It is a known fact that the program of Roads and Bridges to Recovery (RBR) is not a short one – one year, at least, as a matter of fact. It is another known fact that the program of the therapeutic community is fraught with difficulties and trials. Here, within this span of one year, trainees (entrants to the program are addressed as trainees rather than patients) come to terms with the world and more importantly, come to terms with themselves. It is a controlled environment that mimics the outside world, albeit, in a more intense way, in order to bend behaviors and mend ways. Itis a place where you get to learn new skills and habits and a remarkably fresh perspective of life, a place where you learn new things and unlearn old ones. If I were to describe it, I would describe it fondly as being like a school.
And as schools go, we go to RBR, walking our way into it, ignorant of our faults and blind spots. A year or so later, we find ourselves, walking out of the experience, new beings, conscious of the way we are each interlinked with one another and therefore, learned of the fact that we affect others by our ways and by our deeds.

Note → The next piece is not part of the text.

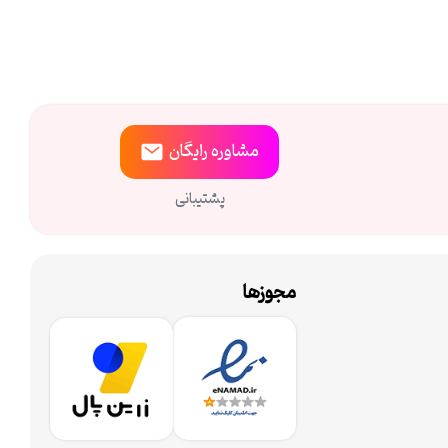
مشاوره
رایگان
پشتیبانی
مجوزها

In that one year of staying in the therapeutic community, we move about inside a program the way we do in school and we dwell inside our rooms and do our chores, much as we do things at home.
For this writer, walking back into this reunion of kindred spirits was akin to taking that journey of meeting brothers and sisters I once shared spaces, times, and selves with – a journey back home.
It was joyous celebration as brothers and sisters in the program from parts of the Visayas and Mindanano made that special trip for that one night in September 27, 2009, to “walk home”. We came dressed formally, and dressed in new selves. We came with huge smiles on our faces, but with a solemn reverence for each other deep within. We came expecting a diner feast in the historical Marco Polo Hotel, but we also came expecting to be students and brothers once more.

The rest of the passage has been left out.